What used to happen naturally within standard banking processes may be suddenly constrained by regulation, directly affecting the bank’s relationship with its customers, as well as its ability to upsell to existing customers.
The risk of compliance
Are we moving to an overly bureaucratic world where even the simplest action is subject to a string of onerous processes? Compliance officers are already embedded within every function in a typical financial services institution, as well as at management level. Often the reporting of risk processes sits outside formal line functions and end up going straight to the board. This can have a stifling effect on innovation, with potentially negative consequences for customer service.
A typical banking environment is already creaking under the weight of close to 100 acts, which makes it difficult to take the calculated risks needed to develop and launch innovative new banking products. Entire new industries could now emerge, focusing purely on the matter of compliance and associated litigation. GDPR already requires the services of Data Protection Officers, but the growing complexity of regulatory compliance could add a swathe of new job functions and disciplines. None of this points to the type of innovation that the modern titans of business are renowned for.

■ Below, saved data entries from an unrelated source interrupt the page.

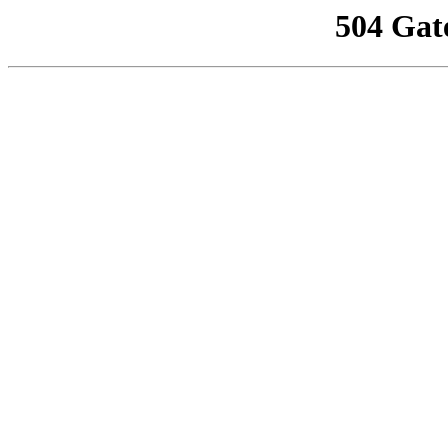
504 Gat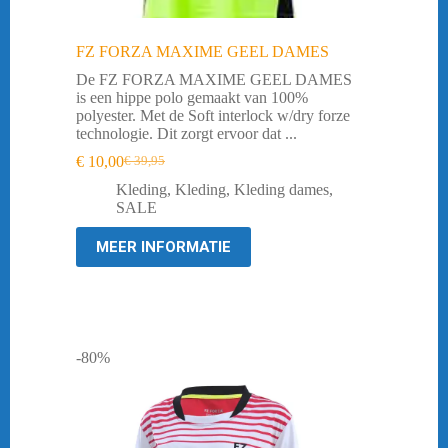
FZ FORZA MAXIME GEEL DAMES
De FZ FORZA MAXIME GEEL DAMES
is een hippe polo gemaakt van 100%
polyester. Met de Soft interlock w/dry forze
technologie. Dit zorgt ervoor dat ...
€
10,00
€
39,95
Oorspronkelijke
Huidige
prijs
prijs
Kleding
,
Kleding
,
Kleding dames
,
was:
is:
SALE
€ 39,95.
€ 10,00.
MEER INFORMATIE
-80%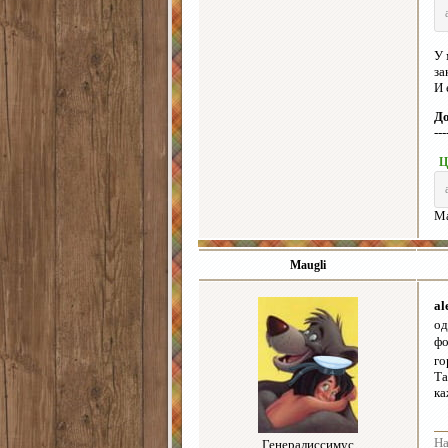
У 
за
И 
Д
---
Ц
Ma
Maugli
al
од
ф
го
Та
ка
На
Генералиссимус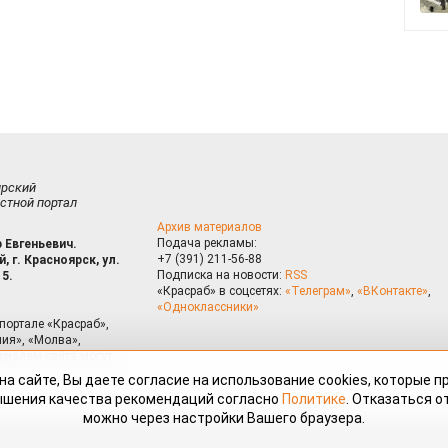
ирский
стной портал
Архив материалов
Подача рекламы:
 Евгеньевич.
+7 (391) 211-56-88
, г. Красноярск, ул.
Подписка на новости:
RSS
15.
«Красраб» в соцсетях:
«Телеграм»
,
«ВКонтакте»
,
«Одноклассники»
портале «Красраб»,
ия», «Молва»,
риалам сайта могут
на сайте, Вы даете согласие на использование cookies, которые 
ышения качества рекомендаций согласно
Политике
. Отказаться от
можно через настройки Вашего браузера.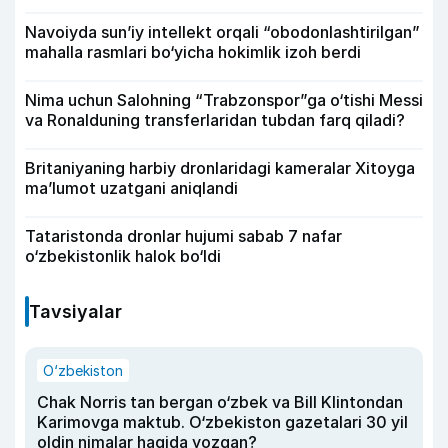
Navoiyda sun’iy intellekt orqali “obodonlashtirilgan”
mahalla rasmlari bo‘yicha hokimlik izoh berdi
Nima uchun Salohning “Trabzonspor”ga o‘tishi Messi
va Ronalduning transferlaridan tubdan farq qiladi?
Britaniyaning harbiy dronlaridagi kameralar Xitoyga
ma’lumot uzatgani aniqlandi
Tataristonda dronlar hujumi sabab 7 nafar
o‘zbekistonlik halok bo‘ldi
Tavsiyalar
O‘zbekiston
Chak Norris tan bergan o‘zbek va Bill Klintondan
Karimovga maktub. O‘zbekiston gazetalari 30 yil
oldin nimalar haqida yozgan?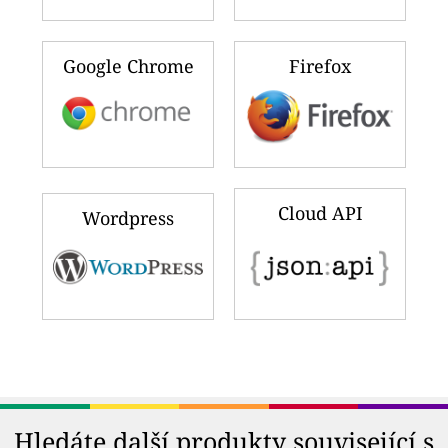
Google Chrome
Firefox
Cloud API
Wordpress
Hledáte další produkty související s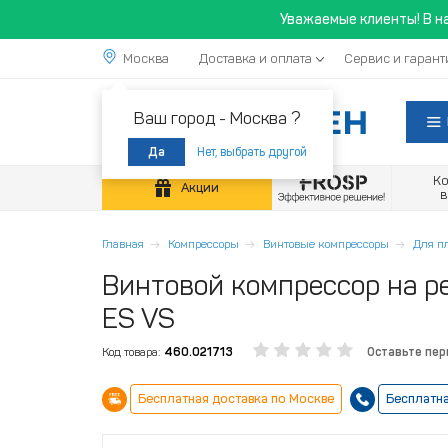
Уважаемые клиенты! В н
Москва
Доставка и оплата
Сервис и гарант
Ваш город -
Москва ?
Нет, выбрать другой
Да
К
Акции
Главная
Компрессоры
Винтовые компрессоры
Для п
Винтовой компрессор на ре
ES VS
Код товара:
460.021713
Оставьте пе
Бесплатная доставка по Москве
Бесплатна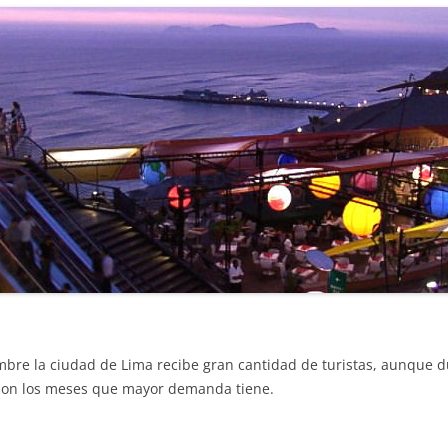
embre la ciudad de Lima recibe gran cantidad de turistas, aunque
s son los meses que mayor demanda tiene.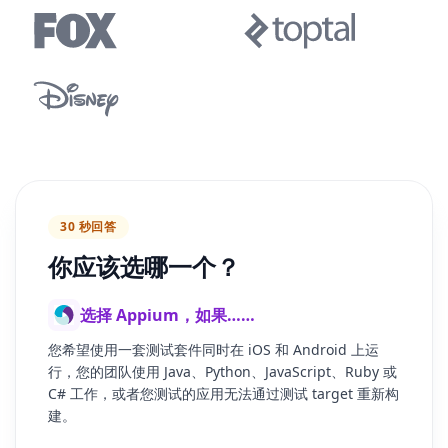
30 秒回答
你应该选哪一个？
选择 Appium，如果……
您希望使用一套测试套件同时在 iOS 和 Android 上运
行，您的团队使用 Java、Python、JavaScript、Ruby 或
C# 工作，或者您测试的应用无法通过测试 target 重新构
建。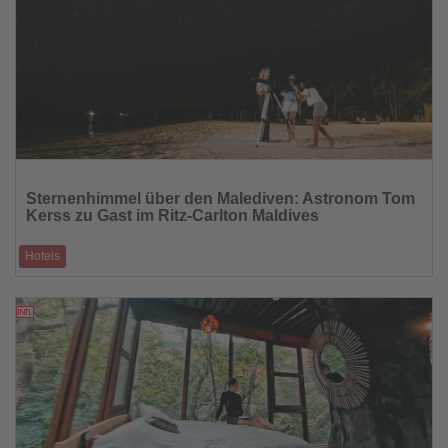
Lesen
Sie
Sternenhimmel über den Malediven: Astronom Tom
die
Kerss zu Gast im Ritz-Carlton Maldives
Nachrichten
Hotels
Osterprogramm im Luxusresort verbindet Astronomie, Workshops und
Familienerlebnisse
03.03.2026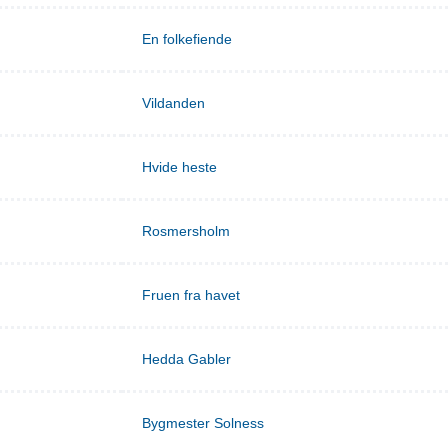
En folkefiende
Vildanden
Hvide heste
Rosmersholm
Fruen fra havet
Hedda Gabler
Bygmester Solness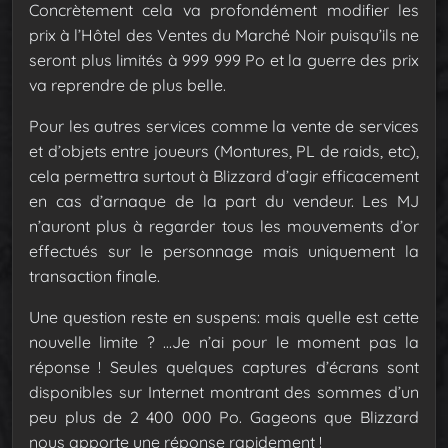
Concrètement cela va profondément modifier les
prix à l’Hôtel des Ventes du Marché Noir puisqu’ils ne
seront plus limités à 999 999 Po et la guerre des prix
va reprendre de plus belle.
Pour les autres services comme la vente de services
et d’objets entre joueurs (Montures, PL de raids, etc),
cela permettra surtout à Blizzard d’agir efficacement
en cas d’arnaque de la part du vendeur. Les MJ
n’auront plus à regarder tous les mouvements d’or
effectués sur le personnage mais uniquement la
transaction finale.
Une question reste en suspens: mais quelle est cette
nouvelle limite ? …Je n’ai pour le moment pas la
réponse ! Seules quelques captures d’écrans sont
disponibles sur Internet montrant des sommes d’un
peu plus de 2 400 000 Po. Gageons que Blizzard
nous apporte une réponse rapidement !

A three-step plan of action
So how must banks and other financial services firms respond? I would argue there are three main elements to successfully navigating the immediate impact of the new regulations:
Firstly, ensuring that the technologies you use to secure, manage and store personal data is sufficiently robust. Modern financial services providers have a wealth of customer data at their disposal, including unstructured data from non-traditional sources such as social media. The tools they use to process and safeguard this data needs to be able to withstand the threats posed by potential data breaches and malicious attacks.
Secondly, rethinking the core organisational processes governing their interactions with customers. This includes the internal measures for setting terms and conditions, how customers are informed of their intention to use their data, and how risk is assessed. A customer applying for medical insurance will disclose deeply personal information about themselves to the insurance provider: it is imperative the insurer provides reassurance that the customer’s data will be treated respectfully and with discretion and with their express permission.
Thirdly, financial services firms need to define a core set of principles for how they treat customers and what constitutes fair treatment. This should be an extension of a broader organisational focus on treating customers fairly, and can go some way to repairing the trust deficit between the financial services industry and the customers they serve.